Ao mesmo tempo, eu já li várias vezes em sites diferentes que isso não é uma boa ideia, porque um controlador de domínio deve estar sempre por trás de uma LAN de firewall. Mas não consigo configurar algo assim porque não tenho uma LAN com um IP estático acessível pela Internet. Na verdade, nem tenho um servidor Windows na minha LAN.
O que eu não descobri é porque expor um DC para a Internet seria uma má idéia.
O único risco que vejo é que, se alguém invadir um dos meus servidores da Web, será muito mais fácil penetrar nos outros também. Mas, tanto quanto eu posso ver, esse é o pior cenário, já que estou indo apenas para os servidores da Web nesse domínio, e não para os computadores da minha rede local.

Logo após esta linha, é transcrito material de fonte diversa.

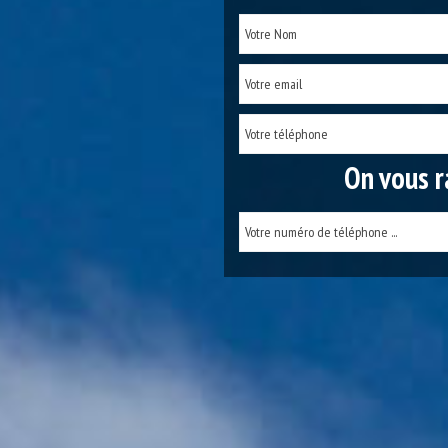
On vous r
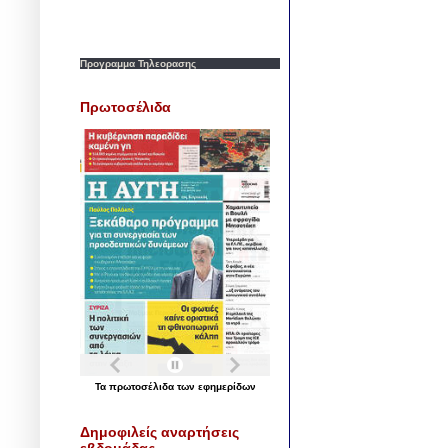
Προγραμμα Τηλεορασης
Πρωτοσέλιδα
Τα
πρωτοσέλιδα
των
εφημερίδων
Δημοφιλείς αναρτήσεις
εβδομάδας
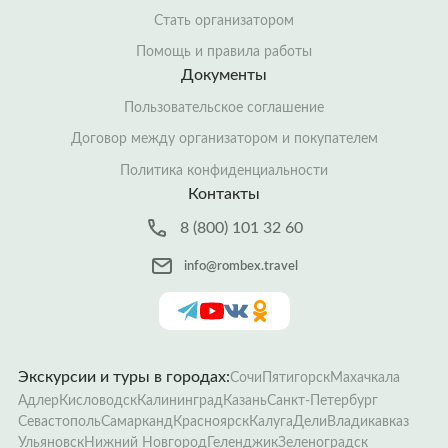
Стать организатором
Помощь и правила работы
Документы
Пользовательское соглашение
Договор между организатором и покупателем
Политика конфиденциальности
Контакты
8 (800) 101 32 60
info@rombex.travel
Экскурсии и туры в городах:
Сочи
Пятигорск
Махачкала
Адлер
Кисловодск
Калининград
Казань
Санкт-Петербург
Севастополь
Самарканд
Красноярск
Калуга
Дели
Владикавказ
Ульяновск
Нижний Новгород
Геленджик
Зеленоградск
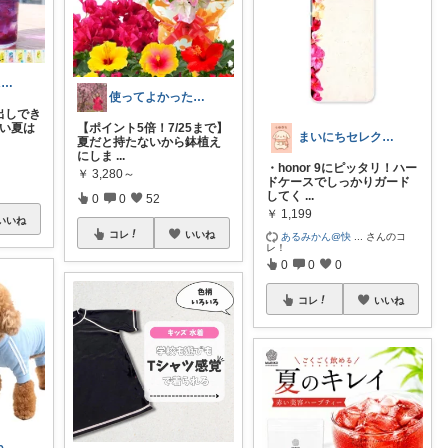
しずく｜美活ROOM
使ってよかった得した!!
出しでき
暑い夏は
【ポイント5倍！7/25まで】
まいにちセレクトdays
夏だと持たないから鉢植え
にしま
...
・honor 9にピッタリ！ハー
￥
3,280～
ドケースでしっかりガード
してく
...
0
0
52
￥
1,199
いいね
コレ
いいね
あるみかん@快
...
さんのコ
レ！
0
0
0
コレ
いいね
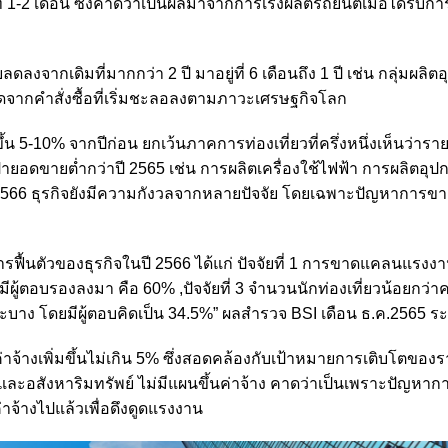
่ 1-2 เดือน ซึ่งคาดว่าเป็นผลมาจากการเร่งผลิตรถยนต์เมื่อได้รับก
ากเดิมที่มากกว่า 2 ปี มาอยู่ที่ 6 เดือนถึง 1 ปี เช่น กลุ่มผลิต
เกิดจากคำสั่งซื้อที่เริ่มชะลอลงตามภาวะเศรษฐกิจโลก
่มขึ้น 5-10% จากปีก่อน ยกเว้นภาคการท่องเที่ยวที่ครึ่งหนึ่งเห็นว่ารา
เป้ายอดขายต่ำกว่าปี 2565 เช่น การผลิตเครื่องใช้ไฟฟ้า การผลิตอุป
 2566 ธุรกิจยังมีความกังวลจากหลายปัจจัย โดยเฉพาะปัญหาการ
ฟื้นตัวของธุรกิจในปี 2566 ได้แก่ ปัจจัยที่ 1 การขาดแคลนแรงงาน ซ
งมีผู้ตอบรองลงมา คือ 60% ,ปัจจัยที่ 3 จำนวนนักท่องเที่ยวน้อยกว่าคา
าะบาง โดยมีผู้ตอบคิดเป็น 34.5%” ผลสำรวจ BSI เดือน ธ.ค.2565 ระ
จ้างเพิ่มขึ้นไม่เกิน 5% ซึ่งสอดคล้องกับเป้าหมายการเติบโตของร
งและอสังหาริมทรัพย์ ไม่มีแผนขึ้นค่าจ้าง คาดว่าเป็นเพราะปัญหาก
จ้างไปแล้วเพื่อดึงดูดแรงงาน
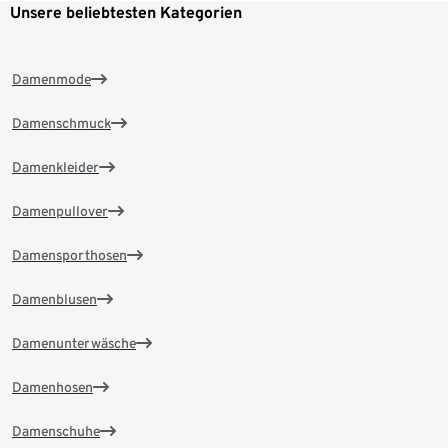
Unsere beliebtesten Kategorien
Damenmode
Damenschmuck
Damenkleider
Damenpullover
Damensporthosen
Damenblusen
Damenunterwäsche
Damenhosen
Damenschuhe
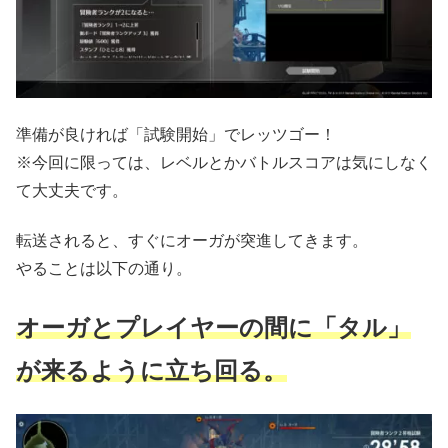
準備が良ければ「試験開始」でレッツゴー！
※今回に限っては、レベルとかバトルスコアは気にしなく
て大丈夫です。
転送されると、すぐにオーガが突進してきます。
やることは以下の通り。
オーガとプレイヤーの間に「タル」
が来るように立ち回る。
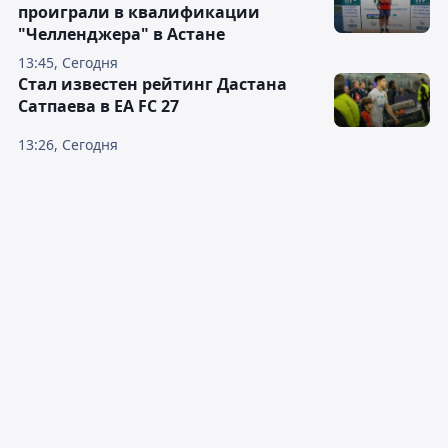
проиграли в квалификации
"Челленджера" в Астане
13:45, Сегодня
Стал известен рейтинг Дастана
Сатпаева в EA FC 27
13:26, Сегодня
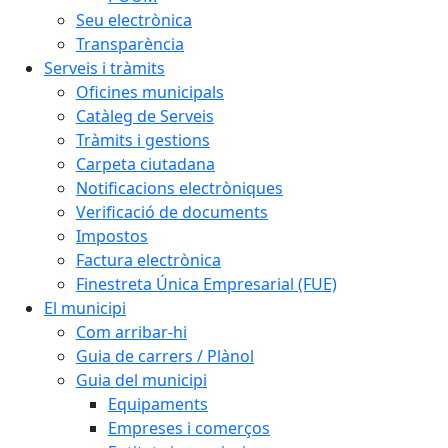
Seu electrònica
Transparència
Serveis i tràmits
Oficines municipals
Catàleg de Serveis
Tràmits i gestions
Carpeta ciutadana
Notificacions electròniques
Verificació de documents
Impostos
Factura electrònica
Finestreta Única Empresarial (FUE)
El municipi
Com arribar-hi
Guia de carrers / Plànol
Guia del municipi
Equipaments
Empreses i comerços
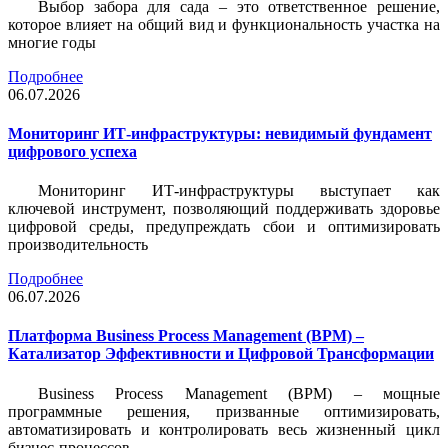
Выбор забора для сада – это ответственное решение,
которое влияет на общий вид и функциональность участка на
многие годы
Подробнее
06.07.2026
Мониторинг ИТ-инфраструктуры: невидимый фундамент
цифрового успеха
Мониторинг ИТ-инфраструктуры выступает как
ключевой инструмент, позволяющий поддерживать здоровье
цифровой среды, предупреждать сбои и оптимизировать
производительность
Подробнее
06.07.2026
Платформа Business Process Management (BPM) –
Катализатор Эффективности и Цифровой Трансформации
Business Process Management (BPM) – мощные
программные решения, призванные оптимизировать,
автоматизировать и контролировать весь жизненный цикл
бизнес-процессов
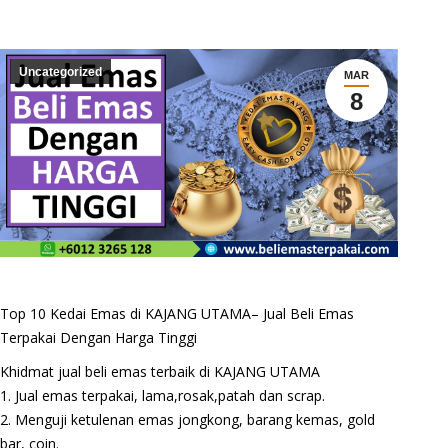
Uncategorized
MAR
8
Top 10 Kedai Emas di KAJANG UTAMA– Jual Beli Emas
Terpakai Dengan Harga Tinggi
Khidmat jual beli emas terbaik di KAJANG UTAMA
1. Jual emas terpakai, lama,rosak,patah dan scrap.
2. Menguji ketulenan emas jongkong, barang kemas, gold
bar, coin.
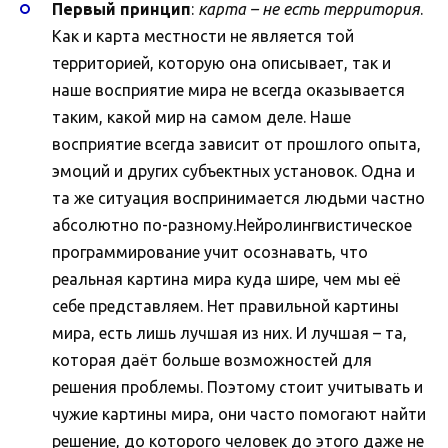
Первый принцип
:
карта – не есть территория
.
Как и карта местности не является той
территорией, которую она описывает, так и
наше восприятие мира не всегда оказывается
таким, какой мир на самом деле. Наше
восприятие всегда зависит от прошлого опыта,
эмоций и других субъектных установок. Одна и
та же ситуация воспринимается людьми частно
абсолютно по-разному.Нейролингвистическое
программирование учит осознавать, что
реальная картина мира куда шире, чем мы её
себе представляем. Нет правильной картины
мира, есть лишь лучшая из них. И лучшая – та,
которая даёт больше возможностей для
решения проблемы. Поэтому стоит учитывать и
чужие картины мира, они часто помогают найти
решение, до которого человек до этого даже не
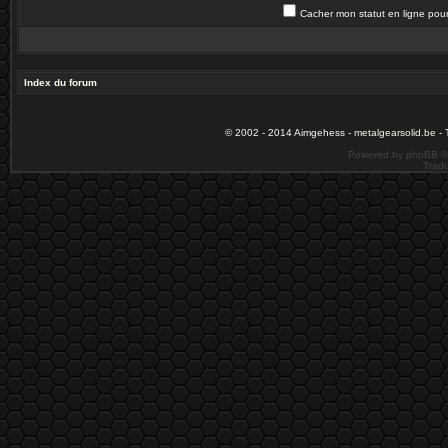
Cacher mon statut en ligne pour
Index du forum
© 2002 - 2014 Aimgehess -
metalgearsolid.be
- 
Powered by phpBB ©
Tradu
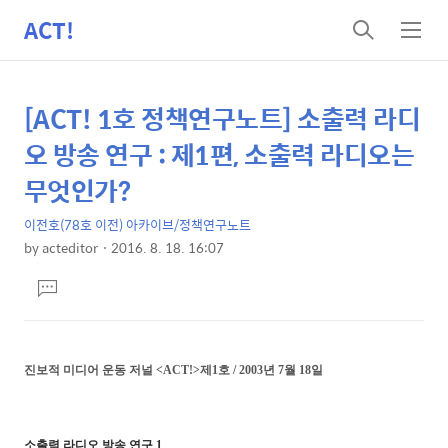
ACT!
검
메
색
뉴
[ACT! 1호 정책연구노트] 소출력 라디
상
본
문
세
오 방송 연구 : 제1편, 소출력 라디오는
제
컨
무엇인가?
목
텐
이전호(78호 이전) 아카이브/정책연구노트
츠
by
acteditor
2016. 8. 18. 16:07
본
댓
문
글
달
기
진보적 미디어 운동 저널
<ACT!>
제1호 / 2003년 7월 18일
소출력 라디오 방송 연구 1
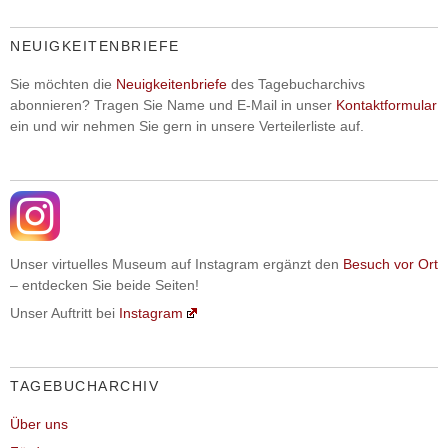
NEUIGKEITENBRIEFE
Sie möchten die
Neuigkeitenbriefe
des Tagebucharchivs
abonnieren? Tragen Sie Name und E-Mail in unser
Kontaktformular
ein und wir nehmen Sie gern in unsere Verteilerliste auf.
Unser virtuelles Museum auf Instagram ergänzt den
Besuch vor Ort
– entdecken Sie beide Seiten!
Unser Auftritt bei
Instagram
TAGEBUCHARCHIV
Über uns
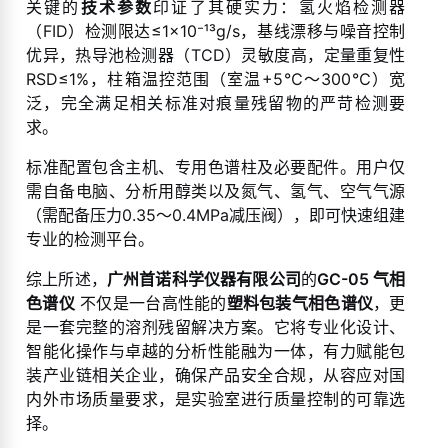
关键的
技术参数
印证了其硬实力：氢火焰检测器
（FID）检测限达≤1×10⁻¹³g/s，基线漂移与噪音控制
优异，热导池检测器（TCD）灵敏度高，定量重复性
RSD≤1%，柱箱温控范围（室温+5℃～300℃）宽
泛，完全满足相关标准对痕量残留物的严苛检测要
求。
标准配置包含主机、专用色谱柱及必要配件。用户仅
需自备电脑、分析用醇类以及氮气、氢气、空气气源
（需配备压力0.35～0.4MPa减压阀），即可快速组建
专业的检测平台。
综上所述，
广州首诺科学仪器有限公司
的
GC-05 气相
色谱仪
不仅是一台高性能的
塑料包装气相色谱仪
，更
是一套完整的溶剂残留解决方案。它将专业化设计、
智能化操作与卓越的分析性能融为一体，有力赋能包
装产业链相关企业，确保产品安全合规，从容应对国
内外市场质量要求，是实验室进行质量控制的可靠选
择。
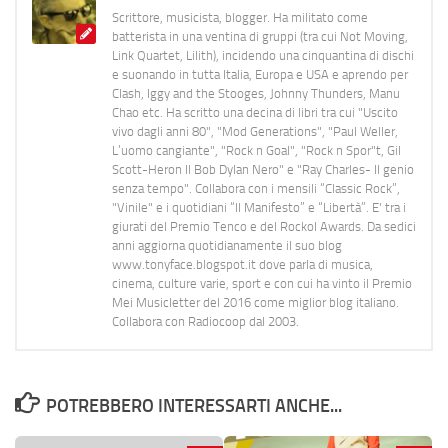
Scrittore, musicista, blogger. Ha militato come
batterista in una ventina di gruppi (tra cui Not Moving,
Link Quartet, Lilith), incidendo una cinquantina di dischi
e suonando in tutta Italia, Europa e USA e aprendo per
Clash, Iggy and the Stooges, Johnny Thunders, Manu
Chao etc. Ha scritto una decina di libri tra cui "Uscito
vivo dagli anni 80", "Mod Generations", "Paul Weller,
L’uomo cangiante", "Rock n Goal", "Rock n Spor"t, Gil
Scott-Heron Il Bob Dylan Nero" e "Ray Charles- Il genio
senza tempo". Collabora con i mensili “Classic Rock”,
"Vinile" e i quotidiani “Il Manifesto” e “Libertà”. E' tra i
giurati del Premio Tenco e del Rockol Awards. Da sedici
anni aggiorna quotidianamente il suo blog
www.tonyface.blogspot.it dove parla di musica,
cinema, culture varie, sport e con cui ha vinto il Premio
Mei Musicletter del 2016 come miglior blog italiano.
Collabora con Radiocoop dal 2003.
POTREBBERO INTERESSARTI ANCHE...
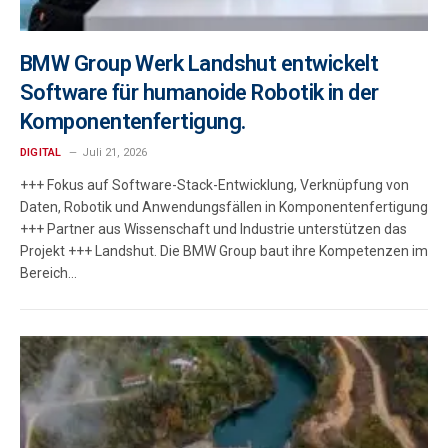
BMW Group Werk Landshut entwickelt
Software für humanoide Robotik in der
Komponentenfertigung.
DIGITAL
Juli 21, 2026
+++ Fokus auf Software-Stack-Entwicklung, Verknüpfung von
Daten, Robotik und Anwendungsfällen in Komponentenfertigung
+++ Partner aus Wissenschaft und Industrie unterstützen das
Projekt +++ Landshut. Die BMW Group baut ihre Kompetenzen im
Bereich…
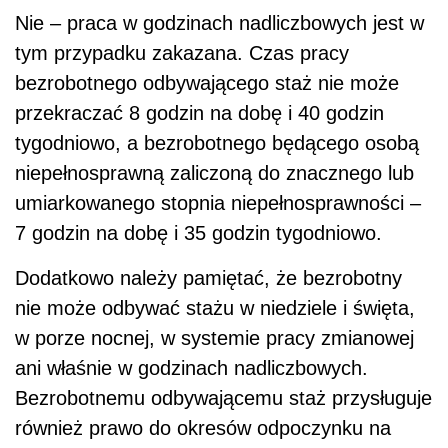
Nie – praca w godzinach nadliczbowych jest w
tym przypadku zakazana. Czas pracy
bezrobotnego odbywającego staż nie może
przekraczać 8 godzin na dobę i 40 godzin
tygodniowo, a bezrobotnego będącego osobą
niepełnosprawną zaliczoną do znacznego lub
umiarkowanego stopnia niepełnosprawności –
7 godzin na dobę i 35 godzin tygodniowo.
Dodatkowo należy pamiętać, że bezrobotny
nie może odbywać stażu w niedziele i święta,
w porze nocnej, w systemie pracy zmianowej
ani właśnie w godzinach nadliczbowych.
Bezrobotnemu odbywającemu staż przysługuje
również prawo do okresów odpoczynku na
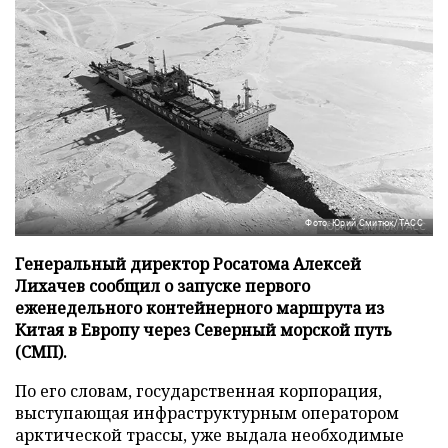
Фото: Юрий Смитюк/ТАСС
Генеральный директор Росатома Алексей
Лихачев сообщил о запуске первого
еженедельного контейнерного маршрута из
Китая в Европу через Северный морской путь
(СМП).
По его словам, государственная корпорация,
выступающая инфраструктурным оператором
арктической трассы, уже выдала необходимые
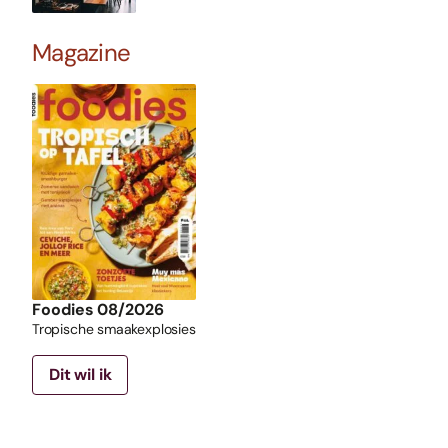
Magazine
Foodies 08/2026
Tropische smaakexplosies
Dit wil ik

Esta é a única desvantagem ou também facilita a penetração em um dos meus servidores web?
Editar: E se eu adicionasse uma regra de firewall ao DC para que as conexões de entrada para o servidor do AD sejam aceitas somente se originadas dos outros dois servidores da Web? Quero dizer, uma configuração semelhante à descrita no link , mas com regras adicionais baseadas em ip para garantir que o O DC só é acessível para os outros servidores da Web no meu domínio nas portas relevantes.